EXERCISE REQUIREMENTS> Keep only those lines of the records that include the string "decimal".

DATASET EXCERPTS>
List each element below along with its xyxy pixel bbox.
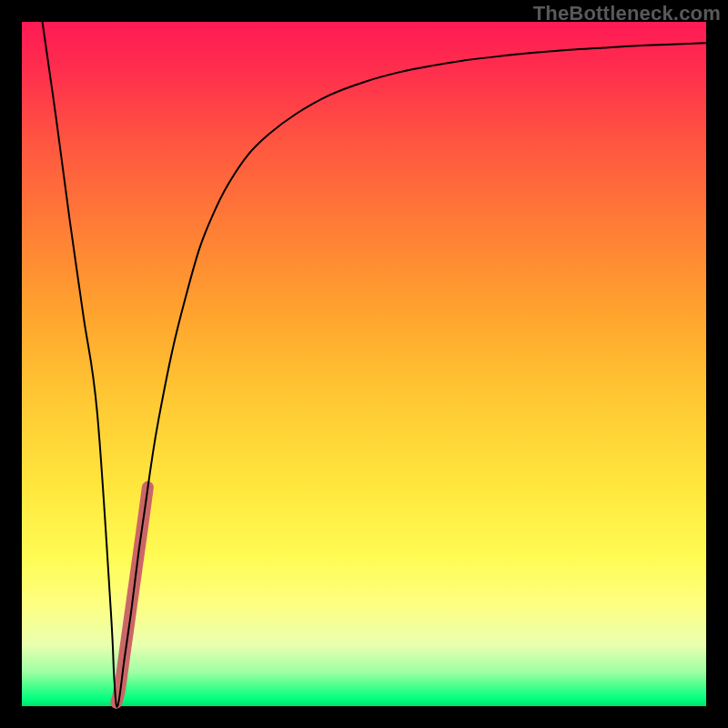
plot-area — [22, 22, 706, 706]
curve-layer — [22, 22, 706, 706]
watermark-label: TheBottleneck.com — [533, 2, 721, 25]
bottleneck-curve — [43, 22, 706, 707]
chart-root: TheBottleneck.com — [0, 0, 728, 728]
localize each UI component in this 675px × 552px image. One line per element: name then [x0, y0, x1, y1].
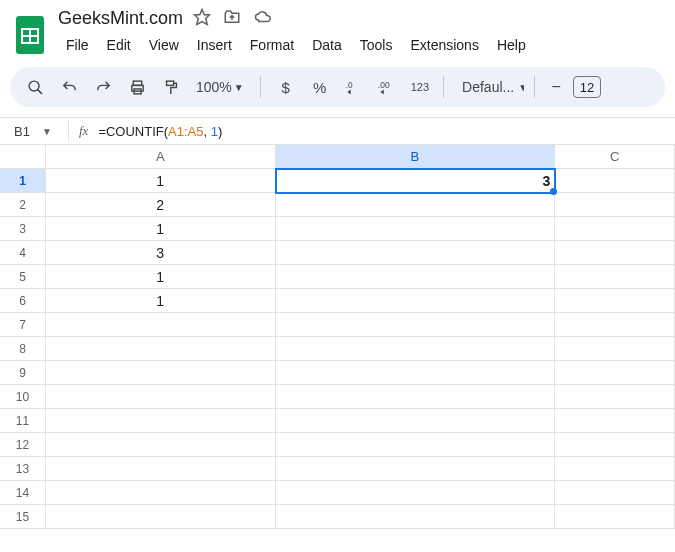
cell-A11[interactable]	[46, 409, 276, 433]
cell-C5[interactable]	[555, 265, 675, 289]
document-title[interactable]: GeeksMint.com	[58, 8, 183, 29]
menu-format[interactable]: Format	[242, 33, 302, 57]
svg-text:.0: .0	[345, 80, 352, 90]
cell-A8[interactable]	[46, 337, 276, 361]
row-header[interactable]: 5	[0, 265, 46, 289]
column-header-A[interactable]: A	[46, 145, 276, 168]
menu-extensions[interactable]: Extensions	[402, 33, 486, 57]
name-box[interactable]: B1 ▼	[0, 124, 58, 139]
cell-A10[interactable]	[46, 385, 276, 409]
row-header[interactable]: 7	[0, 313, 46, 337]
zoom-select[interactable]: 100% ▼	[190, 79, 250, 95]
decrease-decimal-button[interactable]: .0	[339, 72, 369, 102]
row-header[interactable]: 3	[0, 217, 46, 241]
search-icon[interactable]	[20, 72, 50, 102]
row-header[interactable]: 10	[0, 385, 46, 409]
sheets-logo[interactable]	[12, 13, 48, 57]
cell-C1[interactable]	[555, 169, 675, 193]
cell-B1[interactable]: 3	[276, 169, 556, 193]
cell-A7[interactable]	[46, 313, 276, 337]
row-header[interactable]: 2	[0, 193, 46, 217]
column-header-B[interactable]: B	[276, 145, 556, 168]
row-header[interactable]: 4	[0, 241, 46, 265]
move-icon[interactable]	[223, 8, 241, 29]
cell-A15[interactable]	[46, 505, 276, 529]
cell-B12[interactable]	[276, 433, 556, 457]
name-box-value: B1	[14, 124, 30, 139]
row-header[interactable]: 13	[0, 457, 46, 481]
cell-A13[interactable]	[46, 457, 276, 481]
decrease-font-size-button[interactable]: −	[545, 76, 567, 98]
cell-C3[interactable]	[555, 217, 675, 241]
cell-B8[interactable]	[276, 337, 556, 361]
star-icon[interactable]	[193, 8, 211, 29]
print-icon[interactable]	[122, 72, 152, 102]
cell-B7[interactable]	[276, 313, 556, 337]
row-header[interactable]: 1	[0, 169, 46, 193]
currency-format-button[interactable]: $	[271, 72, 301, 102]
cell-A14[interactable]	[46, 481, 276, 505]
row-header[interactable]: 6	[0, 289, 46, 313]
paint-format-icon[interactable]	[156, 72, 186, 102]
row-header[interactable]: 8	[0, 337, 46, 361]
cell-B9[interactable]	[276, 361, 556, 385]
cell-B5[interactable]	[276, 265, 556, 289]
cell-A12[interactable]	[46, 433, 276, 457]
row-header[interactable]: 14	[0, 481, 46, 505]
cell-B15[interactable]	[276, 505, 556, 529]
cell-A1[interactable]: 1	[46, 169, 276, 193]
cell-C13[interactable]	[555, 457, 675, 481]
column-header-C[interactable]: C	[555, 145, 675, 168]
percent-format-button[interactable]: %	[305, 72, 335, 102]
cell-C15[interactable]	[555, 505, 675, 529]
cell-B4[interactable]	[276, 241, 556, 265]
menu-data[interactable]: Data	[304, 33, 350, 57]
increase-decimal-button[interactable]: .00	[373, 72, 403, 102]
svg-point-5	[29, 81, 39, 91]
row-header[interactable]: 15	[0, 505, 46, 529]
cell-B11[interactable]	[276, 409, 556, 433]
cell-A9[interactable]	[46, 361, 276, 385]
toolbar: 100% ▼ $ % .0 .00 123 Defaul... ▼ − 12	[10, 67, 665, 107]
redo-icon[interactable]	[88, 72, 118, 102]
cell-C9[interactable]	[555, 361, 675, 385]
cell-C4[interactable]	[555, 241, 675, 265]
cell-C2[interactable]	[555, 193, 675, 217]
cell-C6[interactable]	[555, 289, 675, 313]
font-size-input[interactable]: 12	[573, 76, 601, 98]
cell-C14[interactable]	[555, 481, 675, 505]
cell-B6[interactable]	[276, 289, 556, 313]
undo-icon[interactable]	[54, 72, 84, 102]
menu-edit[interactable]: Edit	[99, 33, 139, 57]
row-header[interactable]: 9	[0, 361, 46, 385]
cell-A2[interactable]: 2	[46, 193, 276, 217]
cell-A4[interactable]: 3	[46, 241, 276, 265]
cell-C11[interactable]	[555, 409, 675, 433]
menu-insert[interactable]: Insert	[189, 33, 240, 57]
cell-A5[interactable]: 1	[46, 265, 276, 289]
cell-B10[interactable]	[276, 385, 556, 409]
cell-A6[interactable]: 1	[46, 289, 276, 313]
menu-view[interactable]: View	[141, 33, 187, 57]
cloud-status-icon[interactable]	[253, 8, 273, 29]
formula-bar[interactable]: =COUNTIF(A1:A5, 1)	[98, 124, 222, 139]
cell-B3[interactable]	[276, 217, 556, 241]
font-family-select[interactable]: Defaul... ▼	[454, 79, 524, 95]
cell-C12[interactable]	[555, 433, 675, 457]
cell-B2[interactable]	[276, 193, 556, 217]
cell-C7[interactable]	[555, 313, 675, 337]
row-header[interactable]: 11	[0, 409, 46, 433]
number-format-button[interactable]: 123	[407, 81, 433, 93]
cell-B13[interactable]	[276, 457, 556, 481]
row-header[interactable]: 12	[0, 433, 46, 457]
cell-B14[interactable]	[276, 481, 556, 505]
cell-C10[interactable]	[555, 385, 675, 409]
cell-A3[interactable]: 1	[46, 217, 276, 241]
menu-file[interactable]: File	[58, 33, 97, 57]
cell-C8[interactable]	[555, 337, 675, 361]
select-all-corner[interactable]	[0, 145, 46, 168]
chevron-down-icon: ▼	[518, 82, 524, 93]
menu-help[interactable]: Help	[489, 33, 534, 57]
menu-tools[interactable]: Tools	[352, 33, 401, 57]
chevron-down-icon: ▼	[234, 82, 244, 93]
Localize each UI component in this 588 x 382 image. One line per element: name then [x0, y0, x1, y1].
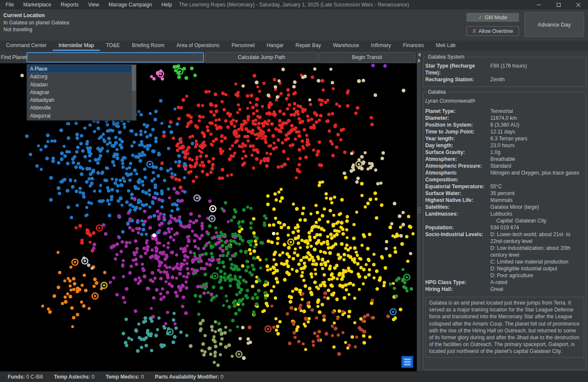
- star-system-dot[interactable]: [146, 124, 149, 127]
- star-system-dot[interactable]: [149, 334, 152, 337]
- star-system-dot[interactable]: [375, 269, 379, 273]
- star-system-dot[interactable]: [134, 309, 137, 313]
- star-system-dot[interactable]: [321, 267, 324, 270]
- star-system-dot[interactable]: [255, 103, 259, 107]
- star-system-dot[interactable]: [220, 332, 224, 336]
- star-system-dot[interactable]: [185, 148, 189, 152]
- star-system-dot[interactable]: [282, 263, 286, 266]
- star-system-dot[interactable]: [143, 168, 146, 171]
- star-system-dot[interactable]: [331, 223, 335, 226]
- star-system-dot[interactable]: [76, 204, 79, 207]
- star-system-dot[interactable]: [309, 103, 313, 106]
- star-system-dot[interactable]: [154, 334, 158, 338]
- star-system-dot[interactable]: [278, 110, 282, 113]
- star-system-dot[interactable]: [325, 332, 328, 336]
- star-system-dot[interactable]: [46, 140, 49, 143]
- star-system-dot[interactable]: [154, 139, 158, 143]
- star-system-dot[interactable]: [115, 153, 119, 157]
- star-system-dot[interactable]: [376, 182, 380, 186]
- star-system-dot[interactable]: [141, 228, 144, 231]
- star-system-dot[interactable]: [259, 267, 262, 269]
- star-system-dot[interactable]: [304, 325, 307, 328]
- star-system-dot[interactable]: [160, 345, 163, 348]
- star-system-dot[interactable]: [368, 162, 371, 165]
- star-system-dot[interactable]: [194, 245, 197, 249]
- star-system-dot[interactable]: [355, 251, 358, 254]
- star-system-dot[interactable]: [382, 151, 385, 155]
- star-system-dot[interactable]: [362, 341, 366, 345]
- star-system-dot[interactable]: [89, 124, 92, 127]
- star-system-dot[interactable]: [263, 291, 267, 295]
- star-system-dot[interactable]: [246, 289, 249, 292]
- star-system-dot[interactable]: [168, 125, 171, 128]
- star-system-dot[interactable]: [295, 288, 298, 291]
- star-system-dot[interactable]: [327, 113, 331, 116]
- star-system-dot[interactable]: [195, 161, 198, 165]
- star-system-dot[interactable]: [293, 80, 297, 84]
- star-system-dot[interactable]: [210, 299, 213, 302]
- star-system-dot[interactable]: [199, 115, 202, 118]
- star-system-dot[interactable]: [299, 246, 302, 249]
- star-system-dot[interactable]: [196, 285, 200, 288]
- star-system-dot[interactable]: [230, 267, 233, 269]
- star-system-dot[interactable]: [252, 231, 256, 235]
- star-system-dot[interactable]: [117, 235, 120, 239]
- star-system-dot[interactable]: [210, 252, 213, 255]
- star-system-dot[interactable]: [199, 164, 202, 167]
- star-system-dot[interactable]: [88, 307, 91, 310]
- star-system-dot[interactable]: [212, 139, 215, 143]
- star-system-dot[interactable]: [341, 310, 344, 313]
- star-system-dot[interactable]: [304, 348, 307, 351]
- star-system-dot[interactable]: [263, 82, 266, 85]
- star-system-dot[interactable]: [166, 291, 170, 295]
- star-system-dot[interactable]: [281, 141, 284, 145]
- star-system-dot[interactable]: [285, 259, 289, 263]
- star-system-dot[interactable]: [301, 271, 304, 274]
- star-system-dot[interactable]: [315, 121, 318, 124]
- star-system-dot[interactable]: [287, 137, 290, 140]
- star-system-dot[interactable]: [87, 201, 91, 204]
- star-system-dot[interactable]: [236, 111, 239, 114]
- star-system-dot[interactable]: [261, 310, 264, 313]
- star-system-dot[interactable]: [335, 298, 339, 301]
- star-system-dot[interactable]: [29, 153, 32, 156]
- star-system-dot[interactable]: [348, 310, 352, 314]
- star-system-dot[interactable]: [67, 206, 70, 209]
- star-system-dot[interactable]: [146, 147, 150, 151]
- star-system-dot[interactable]: [298, 117, 301, 121]
- star-system-dot[interactable]: [79, 142, 83, 145]
- star-system-dot[interactable]: [298, 121, 302, 124]
- star-system-dot[interactable]: [194, 294, 197, 298]
- star-system-dot[interactable]: [234, 232, 237, 235]
- star-system-dot[interactable]: [252, 256, 256, 260]
- star-system-dot[interactable]: [380, 157, 384, 160]
- star-system-dot[interactable]: [174, 290, 177, 294]
- star-system-dot[interactable]: [167, 227, 170, 231]
- star-system-dot[interactable]: [84, 127, 87, 130]
- star-system-dot[interactable]: [370, 123, 374, 127]
- star-system-dot[interactable]: [209, 171, 213, 174]
- star-system-dot[interactable]: [200, 160, 204, 164]
- star-system-dot[interactable]: [360, 155, 364, 159]
- star-system-dot[interactable]: [352, 237, 356, 240]
- star-system-dot[interactable]: [312, 148, 315, 151]
- star-system-dot[interactable]: [161, 77, 164, 80]
- star-system-dot[interactable]: [169, 120, 173, 124]
- star-system-dot[interactable]: [152, 234, 156, 237]
- star-system-dot[interactable]: [39, 148, 42, 151]
- star-system-dot[interactable]: [119, 179, 122, 182]
- star-system-dot[interactable]: [259, 162, 262, 165]
- star-system-dot[interactable]: [386, 314, 390, 318]
- star-system-dot[interactable]: [366, 313, 370, 317]
- tab-interstellar-map[interactable]: Interstellar Map: [53, 41, 100, 51]
- star-system-dot[interactable]: [335, 103, 339, 106]
- star-system-dot[interactable]: [212, 113, 216, 117]
- star-system-dot[interactable]: [152, 214, 156, 218]
- star-system-dot[interactable]: [255, 80, 259, 84]
- star-system-dot[interactable]: [294, 308, 297, 311]
- star-system-dot[interactable]: [331, 142, 334, 145]
- star-system-dot[interactable]: [159, 297, 163, 301]
- star-system-dot[interactable]: [251, 264, 254, 267]
- star-system-dot[interactable]: [222, 265, 226, 268]
- star-system-dot[interactable]: [216, 258, 220, 262]
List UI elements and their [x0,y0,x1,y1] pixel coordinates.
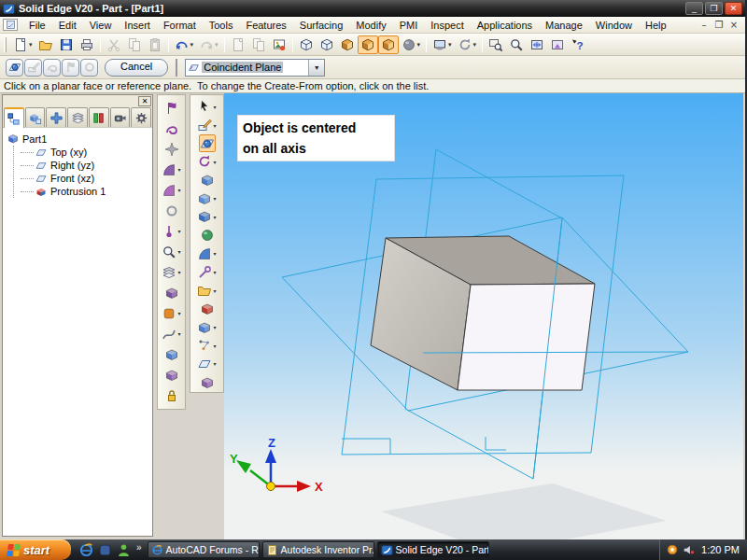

THE COMPLETED TASK>
decrease-decimal-button[interactable]: .0	[339, 72, 369, 102]
increase-decimal-button[interactable]: .00	[373, 72, 403, 102]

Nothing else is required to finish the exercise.